We have to give users the ability to search for recipes. We have some text files containing recipe descriptions written in English. We would like to be able to search over the set of these text files to find recipes given at a minimum a single word e.g. tomato
.
Example text files: recipes.zip
We would like a program that can provide a search function over these files, each search returning a small number (e.g around 1-10) relevant recipes if possible.
The text files are of differing sizes, and are encoded as utf-8. New text files are coming in all the time, so we should not assume a static set of recipes.
The name of each file is considered the id of the recipe.
Our requirements have been listed by a key business stakeholder:
- Search results should be relevant, e.g. a search for broccoli stilton soup should return at least broccoli stilton soup.

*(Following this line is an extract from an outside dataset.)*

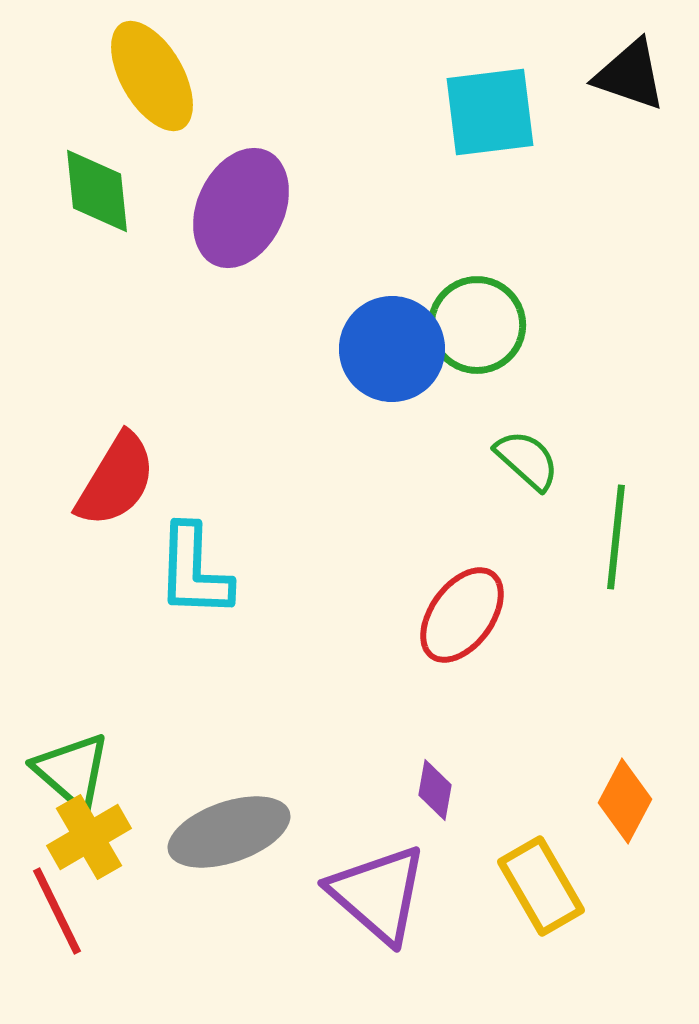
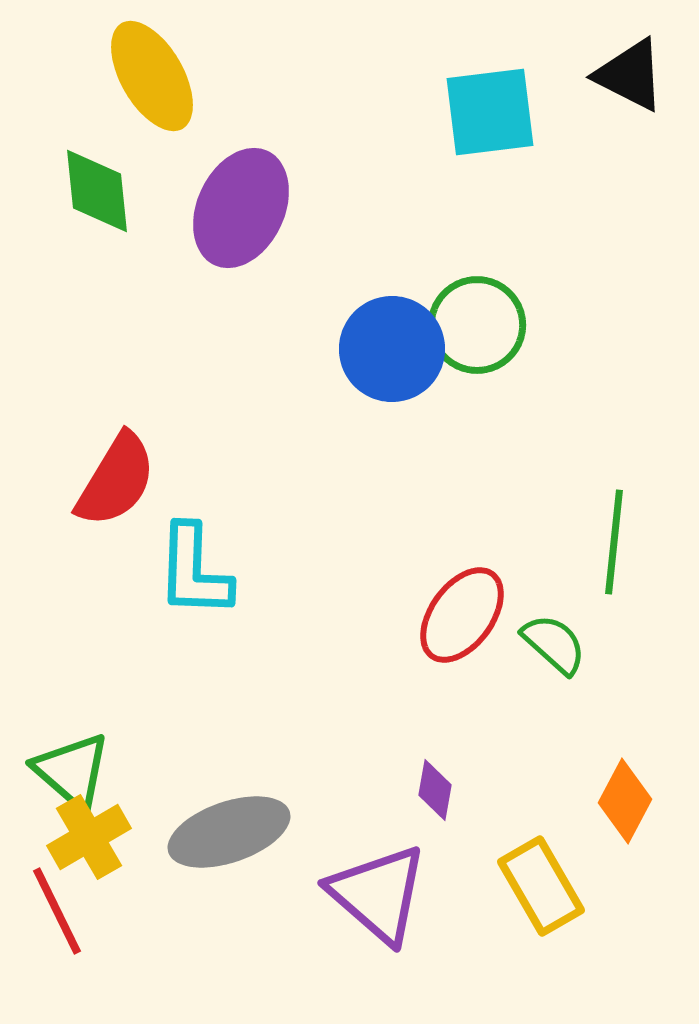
black triangle: rotated 8 degrees clockwise
green semicircle: moved 27 px right, 184 px down
green line: moved 2 px left, 5 px down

- Ideally the results will be sorted so that the most relevant result is first in the result list.
- Searches should complete quickly so users are not kept waiting – this tool needs to serve many users so lower latency will mean we can serve more concurrent searches - ideally searches will take < 10ms.
- Documentation that describes how to set up and run your solution. The easier it is to run your solution (e.g. without needing to install bulky IDEs to build it), the better.
A test suite is optional. You should of course feel free to write tests if they help you think, but please note that we are most interested in evaluating the quality of your solution to the search problem, not in the simpler task of writing tests for the solution.
Please use whichever language you are most comfortable in. We want to see what your best work looks like, without needing to factor in a lack of familiarity with the language in our evaluation. We'll assume you chose the tools you know best. The program can be a command line app, a set of functions for REPL usage (or equivalent for your language) or a web app.
The goal of this test is to appraise your programming ability, that is to say – how simple, readable, efficient and correct your solution is. In addition good comments, good function/interface design and good naming will be looked for.
We have left the level of sophistication up to you, we find it is easier to make a naïve solution obviously simple, but as things get more sophisticated, keeping it simple is more challenging. We are interested in how you can do ‘hard’ things in a simple way.
- Returning relevant results is fairly open ended and subjective, so there is a lot of room for increasing sophistication.
- Performance / Resource utilisation is another area where you can apply more sophistication to the solution.
- Degree to which the solution is generalized without loss of clarity is another.
Because we are trying to appraise your programming ability and initiative, be reasonable in your use of libraries or existing search tools. In this test we really do want you to reinvent the wheel as far as the core problem is concerned! So just using grep
will not win you many points. Feel free to use established techniques and algorithms, in fact this is encouraged.
You can spend as long or as little as you would like on the test, it does not have to be perfect! I think anywhere from 2-6 hours would be appropriate.
Please host the program source on github.com (e.g by forking this repo), gitlab.com or provide a link to a zip file on google drive, and reply to the person who originally sent you the test to provide them the relevant links.
Good luck!